Feathered-Rain-Serpent: “Friends, I am honored to be present, and to have the pleasure of observing your methods. But, if my academic experience on my home planet is any guide, I must decline to endorse your work. You see if future Earthlings know that I was here, they will disparage your scientific accomplishments, as simply the copying of my knowledge. You will be depicted as no better than a monkey who imitates a man.”
Dog-Star: “So they threw your girl in a well too?”
Feathered-Rain-Serpent: “Not exactly, however I was not permitted to reproduce before being sent here. This was a political action, but was really based on my low GPA.”
Puma-Star: “Yes, the warlike rulers of all people have both coveted and disparaged our kind. But, none-the-less we serve them. What about the calculations? Do we have Three-Vampires-Crawling plot another cycle and then sanction it? Or do we let the rulers and the people think it will all end on some arbitrary date. And if so, do we assign observation-based meaning to this—perhaps the alignment he spoke of—or leave it to the war-priests and their cronies to interpret? Surely our kind, the thinkers among men, shall never lead again. Our day is past. So let the three of us decide how best to serve the New World Order.”
The four of us paused for long moments while the legless slave-boy beat a dirge on the drum outside by the sacrificial altar. Having meditated as night covered the land, the three ancient astronomers opened their eyes, as if greeting a new day, and looked at one another; and, I am proud to say, me—the poorest theoretical mathematician in my class…
Puma-Star: “I say let us give hope. Let us place two more World Cycles on the calendar.”
Dog-Star: “I say let them sweat. By the Underworld, let’s just redact everything back to forty years from now, and let that brat they’re grooming to take over sweat his balls off on the throne.”

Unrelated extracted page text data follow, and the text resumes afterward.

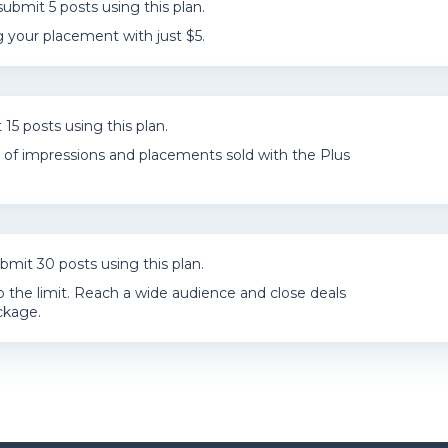
ubmit 5 posts using this plan.
 your placement with just $5.
15 posts using this plan.
of impressions and placements sold with the Plus
bmit 30 posts using this plan.
o the limit. Reach a wide audience and close deals
ckage.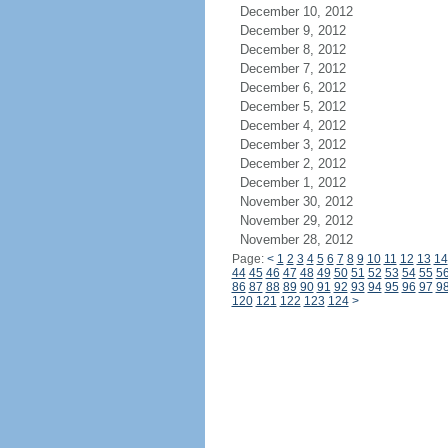
December 10, 2012
December 9, 2012
December 8, 2012
December 7, 2012
December 6, 2012
December 5, 2012
December 4, 2012
December 3, 2012
December 2, 2012
December 1, 2012
November 30, 2012
November 29, 2012
November 28, 2012
Page:
<
1
2
3
4
5
6
7
8
9
10
11
12
13
14
44
45
46
47
48
49
50
51
52
53
54
55
5
86
87
88
89
90
91
92
93
94
95
96
97
9
120
121
122
123
124
>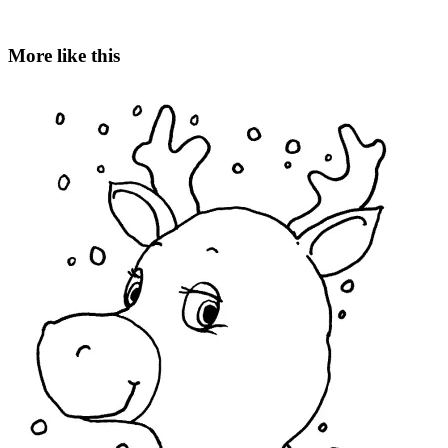
More like this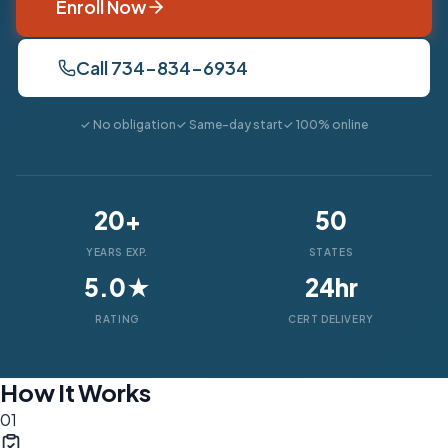
Enroll Now
Call 734-834-6934
✓ No obligation
✓ Same-day start
✓ 100% online
20+
50
YEARS EXP.
STATES
5.0★
24hr
RATING
CERT DELIVERY
How It Works
01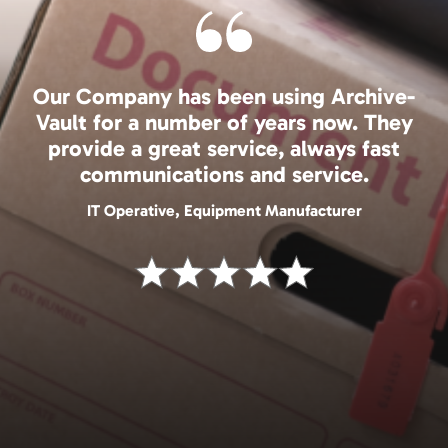
Our Company has been using Archive-
Vault for a number of years now. They
provide a great service, always fast
communications and service.
IT Operative, Equipment Manufacturer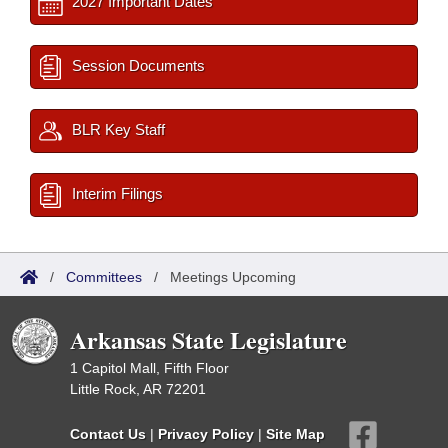
2027 Important Dates
Session Documents
BLR Key Staff
Interim Filings
/
Committees
/
Meetings Upcoming
Arkansas State Legislature
1 Capitol Mall, Fifth Floor
Little Rock, AR 72201
Contact Us
|
Privacy Policy
|
Site Map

Three-Vampires-Crawling: “I’ll do another cycle of calculations. I best head out immediately. I don’t know how much longer my eyes will hold up.”

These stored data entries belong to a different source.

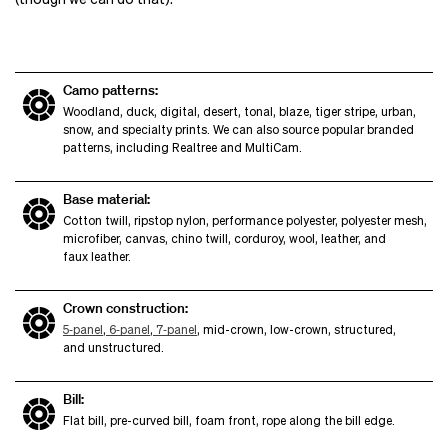
Camo patterns:
Woodland, duck, digital, desert, tonal, blaze, tiger stripe, urban,
snow, and specialty prints. We can also source popular branded
patterns, including Realtree and MultiCam.
Base material:
Cotton twill, ripstop nylon, performance polyester, polyester mesh,
microfiber, canvas, chino twill, corduroy, wool, leather, and
faux leather.
Crown construction:
5‑panel
,
6‑panel
,
7‑panel
, mid-crown, low-crown, structured,
and unstructured.
Bill:
Flat bill, pre-curved bill, foam front, rope along the bill edge.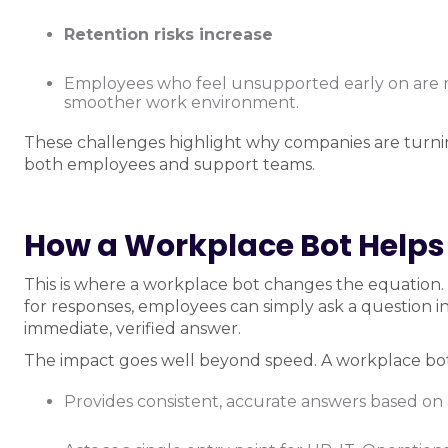
Retention risks increase
Employees who feel unsupported early on are mo
smoother work environment.
These challenges highlight why companies are turni
both employees and support teams.
How a Workplace Bot Helps
This is where a workplace bot changes the equation. 
for responses, employees can simply ask a question in
immediate, verified answer.
The impact goes well beyond speed. A workplace bot
Provides consistent, accurate answers based on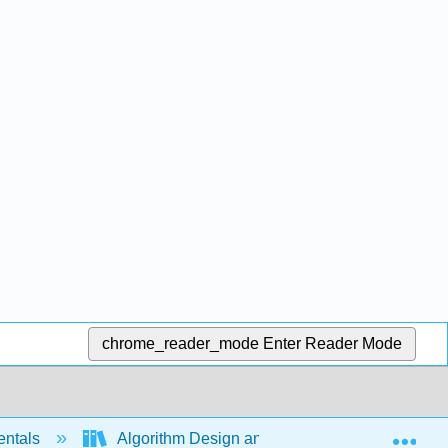
chrome_reader_mode
Enter Reader Mode
Exp
entals
Algorithm Design and Analysis (Justo)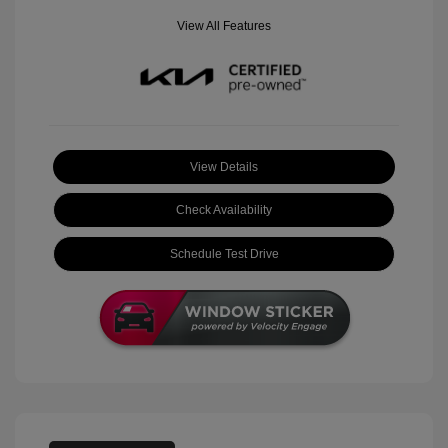
View All Features
View Details
Check Availability
Schedule Test Drive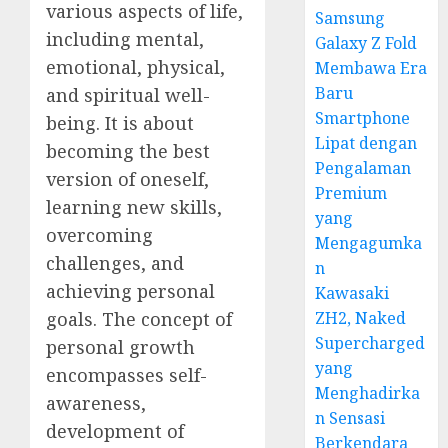
various aspects of life,
Samsung
including mental,
Galaxy Z Fold
emotional, physical,
Membawa Era
Baru
and spiritual well-
Smartphone
being. It is about
Lipat dengan
becoming the best
Pengalaman
version of oneself,
Premium
learning new skills,
yang
overcoming
Mengagumka
challenges, and
n
achieving personal
Kawasaki
ZH2, Naked
goals. The concept of
Supercharged
personal growth
yang
encompasses self-
Menghadirka
awareness,
n Sensasi
development of
Berkendara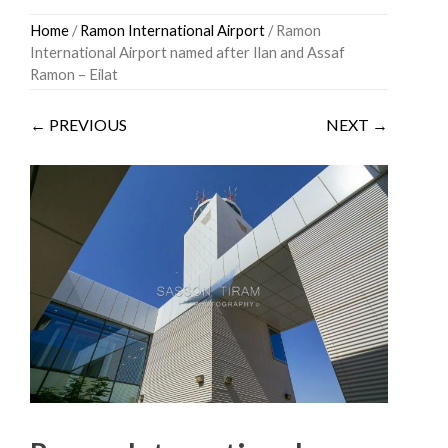
Skip
Home
/
Ramon International Airport
/ Ramon
to
International Airport named after Ilan and Assaf
content
Ramon – Eilat
← PREVIOUS
NEXT →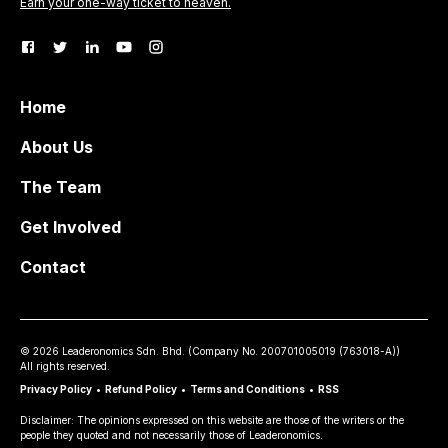
Earn your one-way ticket to heaven.
Home
About Us
The Team
Get Involved
Contact
©
2026
Leaderonomics Sdn. Bhd. (
Company No.
200701005019 (763018-A))
All rights reserved.
Privacy Policy
•
Refund Policy
•
Terms and Conditions
•
RSS
Disclaimer: The opinions expressed on this website are those of the writers or the
people they quoted and not necessarily those of Leaderonomics.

So, we all clasped arms and nodded our plumed heads and followed the best mathematician in the land out onto the observatory stairs—where he tripped over the little drummer boy and fell face first, down the 80 limestone steps to his death. There I stood between Puma-Star and Dog-Star, who, as usual, managed to have the last word, “That settles it; the both of us together aren’t as smart as that man. I guess the world ends where he stopped factoring—calculating—extrapolating—whatever! I need a drink.”
I must admit to tying one on with Dog-Star that night. It sure beat hovering around Puma-Star as the drummer boy was tortured and executed.